EnContact: predicting enhancer-enhancer contacts using sequence-based deep learning model

PeerJ. 2019 Sep 13:7:e7657. doi: 10.7717/peerj.7657. eCollection 2019.

Abstract

Chromatin contacts between regulatory elements are of crucial importance for the interpretation of transcriptional regulation and the understanding of disease mechanisms. However, existing computational methods mainly focus on the prediction of interactions between enhancers and promoters, leaving enhancer-enhancer (E-E) interactions not well explored. In this work, we develop a novel deep learning approach, named Enhancer-enhancer contacts prediction (EnContact), to predict E-E contacts using genomic sequences as input. We statistically demonstrated the predicting ability of EnContact using training sets and testing sets derived from HiChIP data of seven cell lines. We also show that our model significantly outperforms other baseline methods. Besides, our model identifies finer-mapping E-E interactions from region-based chromatin contacts, where each region contains several enhancers. In addition, we identify a class of hub enhancers using the predicted E-E interactions and find that hub enhancers tend to be active across cell lines. We summarize that our EnContact model is capable of predicting E-E interactions using features automatically learned from genomic sequences.

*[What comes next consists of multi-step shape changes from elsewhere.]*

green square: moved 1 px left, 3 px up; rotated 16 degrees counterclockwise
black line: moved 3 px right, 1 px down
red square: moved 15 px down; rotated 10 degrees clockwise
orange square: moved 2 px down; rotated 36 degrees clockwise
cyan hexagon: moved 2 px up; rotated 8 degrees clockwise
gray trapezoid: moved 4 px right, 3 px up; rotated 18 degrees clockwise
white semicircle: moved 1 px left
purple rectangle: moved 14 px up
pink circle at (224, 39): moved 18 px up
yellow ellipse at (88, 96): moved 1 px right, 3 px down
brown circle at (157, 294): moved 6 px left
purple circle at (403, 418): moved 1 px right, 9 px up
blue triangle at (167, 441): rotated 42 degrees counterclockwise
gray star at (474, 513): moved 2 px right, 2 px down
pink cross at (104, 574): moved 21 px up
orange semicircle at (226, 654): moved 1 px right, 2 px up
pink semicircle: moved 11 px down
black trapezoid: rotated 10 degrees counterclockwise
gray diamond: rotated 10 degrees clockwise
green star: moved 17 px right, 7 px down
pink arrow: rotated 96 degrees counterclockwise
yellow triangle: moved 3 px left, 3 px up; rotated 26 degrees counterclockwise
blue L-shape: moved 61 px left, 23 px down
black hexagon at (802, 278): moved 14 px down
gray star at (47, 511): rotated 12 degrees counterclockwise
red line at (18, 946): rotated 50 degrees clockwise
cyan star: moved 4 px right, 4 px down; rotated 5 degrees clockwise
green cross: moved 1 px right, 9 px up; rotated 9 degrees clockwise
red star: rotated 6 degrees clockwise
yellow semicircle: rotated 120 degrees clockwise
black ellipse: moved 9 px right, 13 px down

Keywords: Attention-based RNN; Deep learning; Enhancer-enhancer contacts; HiChIP data; Hub enhancers.

Grants and funding

This research was supported by the National Natural Science Foundation of China (Nos. 71871019, 71471016, 61873141 and 61573207), the National Key Research and Development Program of China (No. 2018YFC0910404), and the Tsinghua-Fuzhou Institute for Data Technology. The funders had no role in study design, data collection and analysis, decision to publish, or preparation of the manuscript.